Look for someone who can do things at the present height and arm length, press into a small pile, find the shortest one, let him do things, and then abandon him until he can't do things.

Code:

#include<iostream>
#include<cstdio>
#include<queue>
using namespace std;
#define in read()
#define fur(i,a,b) for(int i=a;i<=b;i++)
#define ll long long
#define pl pair<ll,ll>
#define nm make_pair
#define xx 4001
inline ll read()
{
    ll x=0,f=1;char ch=getchar();
    for(;!isalnum(ch);ch=getchar()) if(ch=='-') f=-1;
    for(;isalnum(ch);ch=getchar()) x=x*10+ch-'0';
    return x*f;
}
struct heep
{
    priority_queue<pl,vector<pl>,greater<pl> >q;
    inline void ad(ll x,int i)
        {
            q.push(nm(x,i));
        }
    inline int top()
        {
            return q.top().second;
        }
    inline void clear()
        {
            while(!q.empty()) q.pop();
        }
}p;
ll a[xx],b[xx],ans=0;
bool choose[xx];
int main()
{
    ll n=in,sum=0,c=0;
    fur(i,1,n)
    {
        a[i]=in,b[i]=in;
        sum+=a[i];
    }
    ll h=in;
    fur(i,1,n)
    {
        if(b[i]+sum>=h)
        {
            p.ad(a[i],i);
            c=max(c,b[i]);
        }
    }
    while(sum+c>=h)
    {
        ++ans;
        sum-=a[p.top()];
        choose[p.top()]=true;
        p.clear();
        c=0;
        fur(i,1,n)
        {
            if(!choose[i])
            {
                if(b[i]+sum>=h)
                {
                    p.ad(a[i],i);
                    c=max(c,b[i]);
                }
            }
        }
    }
    printf("%lld\n",ans);
    return 0;
}

It's OK to open (O 2) but it's going to be inexplicable (WA\)

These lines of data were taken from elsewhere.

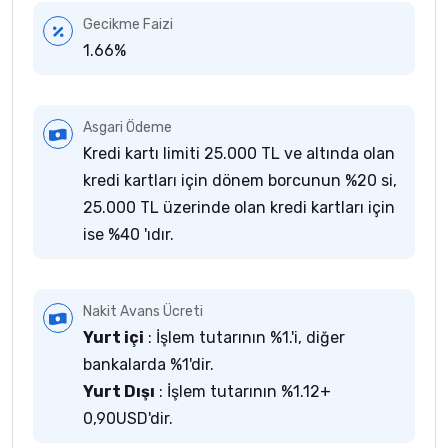
Gecikme Faizi
1.66%
Asgari Ödeme
Kredi kartı limiti 25.000 TL ve altında olan
kredi kartları için dönem borcunun %20 si,
25.000 TL üzerinde olan kredi kartları için
ise %40 'ıdır.
Nakit Avans Ücreti
Yurt içi
: İşlem tutarının %1.'i, diğer
bankalarda %1'dir.
Yurt Dışı
: İşlem tutarının %1.12+
0,90USD'dir.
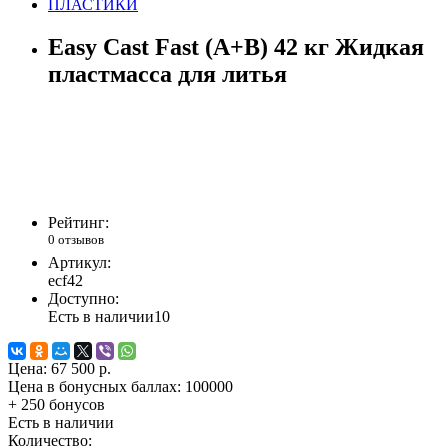
ПЛАСТИКИ
Easy Cast Fast (A+B) 42 кг Жидкая
пластмасса для литья
Рейтинг:
0 отзывов
Артикул:
ecf42
Доступно:
Есть в наличии
10
Цена:
67 500 р.
Цена в бонусных баллах:
100000
+ 250 бонусов
Есть в наличии
Количество:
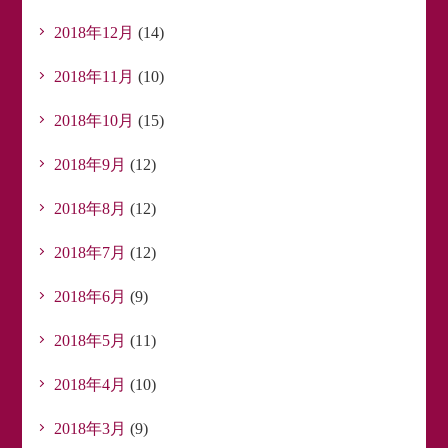
2018年12月
(14)
2018年11月
(10)
2018年10月
(15)
2018年9月
(12)
2018年8月
(12)
2018年7月
(12)
2018年6月
(9)
2018年5月
(11)
2018年4月
(10)
2018年3月
(9)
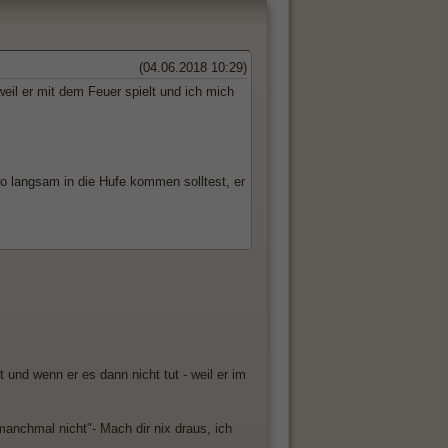
(04.06.2018 10:29)
il er mit dem Feuer spielt und ich mich
so langsam in die Hufe kommen solltest, er
t und wenn er es dann nicht tut - weil er im
nchmal nicht"- Mach dir nix draus, ich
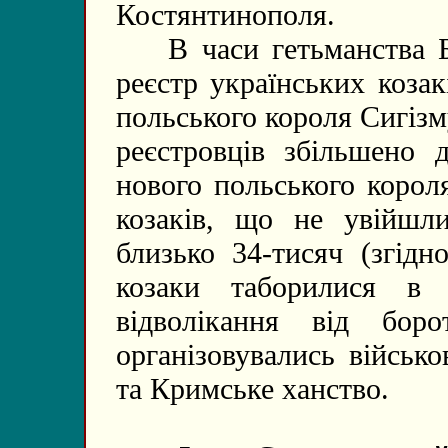
Костянтинополя.
В часи гетьманства Бо
реєстр українських козак
польського короля Сигізму
реєстровців збільшено 
нового польського корол
козаків, що не увійшли
близько 34-тисяч (згідн
козаки таборилися в 
відволікання від бо
організовувались військ
та Кримське ханство.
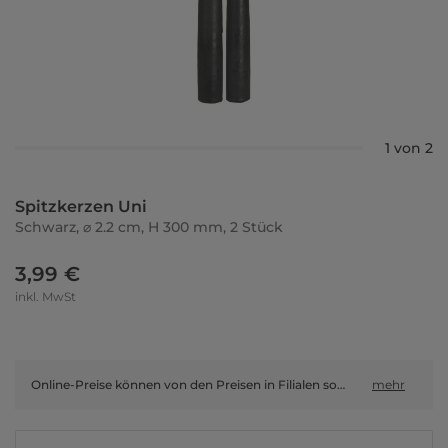
1 von 2
Spitzkerzen Uni
Schwarz, ⌀ 2.2 cm, H 300 mm, 2 Stück
3,99 €
inkl. MwSt
Online-Preise können von den Preisen in Filialen sowie Shop-in-Shop-Flächen abweichen.
mehr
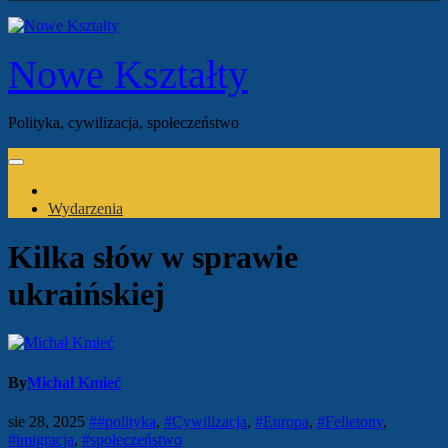
Nowe Kształty
Polityka, cywilizacja, społeczeństwo
Wydarzenia
Kilka słów w sprawie
ukraińskiej
By
Michał Kmieć
sie 28, 2025
##polityka
,
#Cywilizacja
,
#Europa
,
#Felietony
,
#imigracja
,
#społeczeństwo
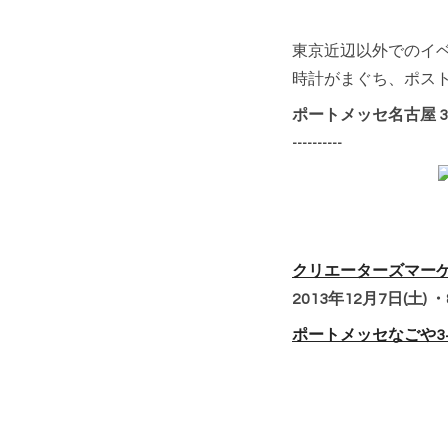
東京近辺以外でのイ
時計がまぐち、ポス
ポートメッセ名古屋
----------
クリエーターズマー
2013年12月7日(土) 
ポートメッセなごや3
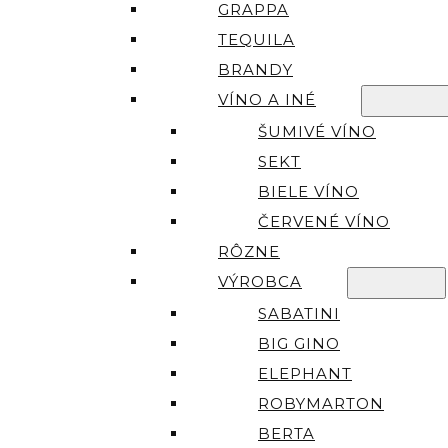
GRAPPA
TEQUILA
BRANDY
VÍNO A INÉ
ŠUMIVÉ VÍNO
SEKT
BIELE VÍNO
ČERVENÉ VÍNO
RÔZNE
VÝROBCA
SABATINI
BIG GINO
ELEPHANT
ROBYMARTON
BERTA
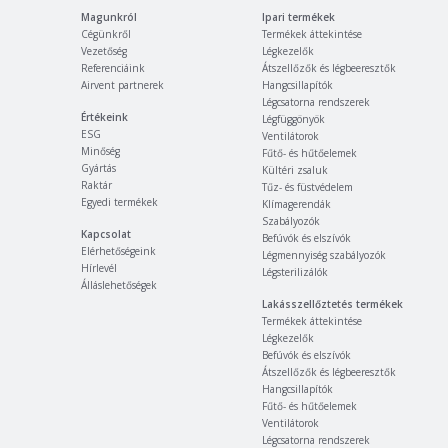
Magunkról
Ipari termékek
Cégünkről
Termékek áttekintése
Vezetőség
Légkezelők
Referenciáink
Átszellőzők és légbeeresztők
Airvent partnerek
Hangcsillapítók
Légcsatorna rendszerek
Értékeink
Légfüggönyök
ESG
Ventilátorok
Minőség
Fűtő- és hűtőelemek
Gyártás
Kültéri zsaluk
Raktár
Tűz- és füstvédelem
Egyedi termékek
Klímagerendák
Szabályozók
Kapcsolat
Befúvók és elszívók
Elérhetőségeink
Légmennyiség szabályozók
Hírlevél
Légsterilizálók
Álláslehetőségek
Lakásszellőztetés termékek
Termékek áttekintése
Légkezelők
Befúvók és elszívók
Átszellőzők és légbeeresztők
Hangcsillapítók
Fűtő- és hűtőelemek
Ventilátorok
Légcsatorna rendszerek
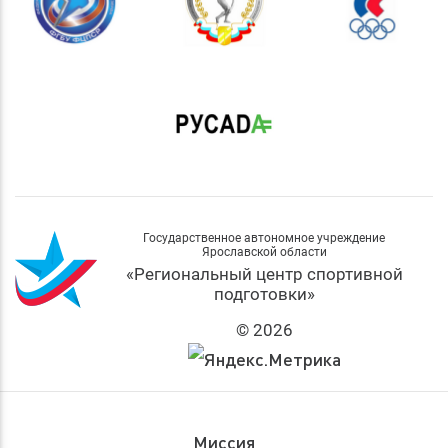
Государственное автономное учреждение
Ярославской области
«Региональный центр спортивной
подготовки»
© 2026
Миссия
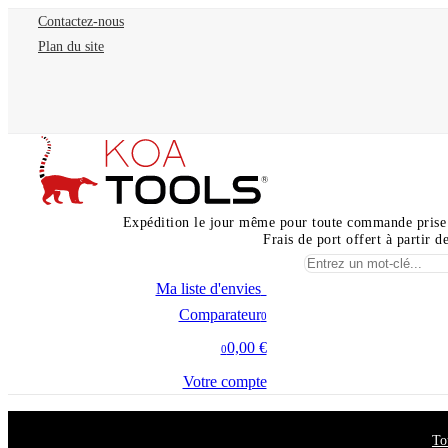
Contactez-nous
Plan du site
Expédition le jour même pour toute commande prise
Frais de port offert à partir 
Ma liste d'envies
0
Comparateur
0
0,00 €
0
Votre compte
To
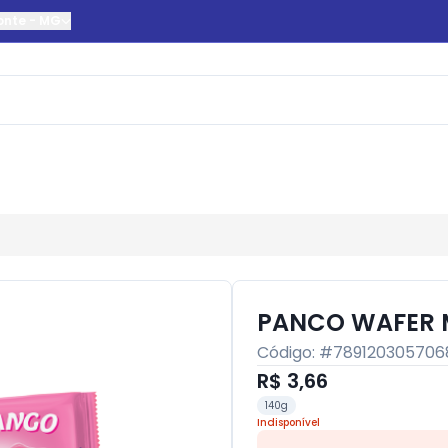
onte
-
MG
PANCO WAFER 
Código: #
789120305706
R$ 3,66
140g
Indisponível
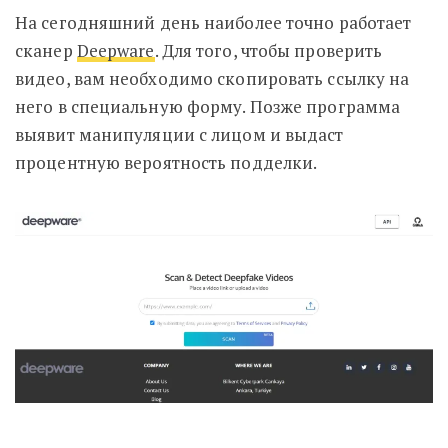
На сегодняшний день наиболее точно работает
сканер
Deepware
. Для того, чтобы проверить
видео, вам необходимо скопировать ссылку на
него в специальную форму. Позже программа
выявит манипуляции с лицом и выдаст
процентную вероятность подделки.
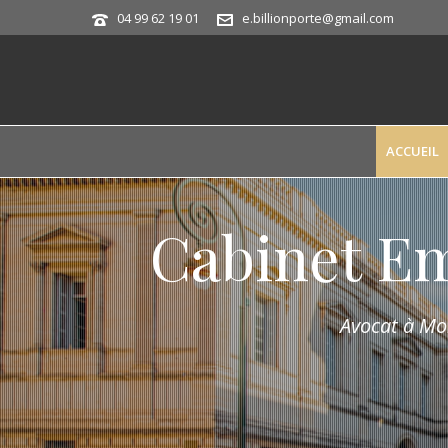
04 99 62 19 01
e.billionporte@gmail.com
ACCUEIL
Cabinet E
Avocat à Mon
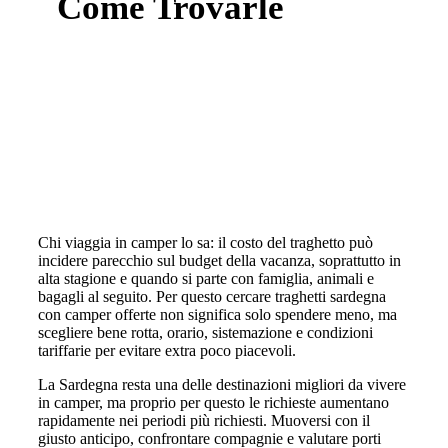
Come Trovarle
Chi viaggia in camper lo sa: il costo del traghetto può
incidere parecchio sul budget della vacanza, soprattutto in
alta stagione e quando si parte con famiglia, animali e
bagagli al seguito. Per questo cercare traghetti sardegna
con camper offerte non significa solo spendere meno, ma
scegliere bene rotta, orario, sistemazione e condizioni
tariffarie per evitare extra poco piacevoli.
La Sardegna resta una delle destinazioni migliori da vivere
in camper, ma proprio per questo le richieste aumentano
rapidamente nei periodi più richiesti. Muoversi con il
giusto anticipo, confrontare compagnie e valutare porti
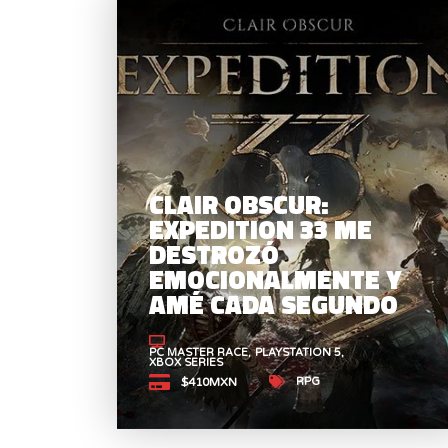
CLAIR OBSCUR:
EXPEDITION 33 ME
DESTROZÓ
EMOCIONALMENTE Y
AMÉ CADA SEGUNDO
PC MASTER RACE
PLAYSTATION 5
XBOX SERIES
RPG
$410MXN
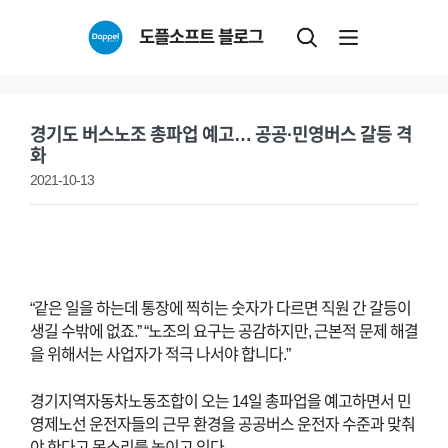
Skip
도플소프트 블로그
to
content
경기도 버스노조 총파업 예고… 공공·민영버스 갈등 격
화
2021-10-13
“같은 일을 하는데 통장에 찍히는 숫자가 다르면 직원 간 갈등이
생길 수밖에 없죠.” “노조의 요구는 공감하지만, 근본적 문제 해결
을 위해서는 사업자가 적극 나서야 합니다.”
경기지역자동차노동조합이 오는 14일 총파업을 예고하면서 민
영제노선 운전자들의 근무 환경을 공공버스 운전자 수준과 맞춰
야 한다고 목소리를 높이고 있다.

Positive Solution: Sort by height and arm length, the sum and the smallest will be discarded first, because it is useless, and then use (f[i]) to store the highest ladder height formed when (i) individuals are gone, to make state transition.

Look at the code specifically:

#include<iostream>
#include<cstdio>
#include<algorithm>
using namespace std;
#define in read()
#define fur(i,a,b) for(int i=a;i<=b;++i)
#define fdr(i,a,b) for(int i=a;i>=b;--i)
#define ll long long
#define xx 4001
inline int read()
{
    int x=0,f=1;char ch=getchar();
    for(;!isalnum(ch);ch=getchar()) if(ch=='-') f=-1;
    for(;isalnum(ch);ch=getchar()) x=x*10+ch-'0';
    return x*f;
}
struct link{ll a,b;}x[xx];
ll f[xx];
inline bool cmp(link q1,link q2){return q1.a+q1.b<q2.a+q2.b;}
int main()
{
    int n=in;
    fur(i,1,n)
    {
        x[i].a=in;
        x[i].b=in;
        f[i]=-1;
        f[0]+=x[i].a;
    }
    int h=in;
    sort(x+1,x+n+1,cmp);
    fur(i,1,n) fdr(j,i,1) if(f[j-1]+x[i].b>=h) f[j]=max(f[j],f[j-1]-x[i].a);
    fdr(i,n,0)
    {
        if(f[i]>=0)
        {
            printf("%d\n",i);
            return 0;
        }
    }
    return 0;
}

prob4:D

Topic: The target point falls on the leaf node of a tree with equal probability. Some nodes have hints to indicate whether there is a target point in the sub-tree of the node, so as to find the optimal expectation of reaching the target point.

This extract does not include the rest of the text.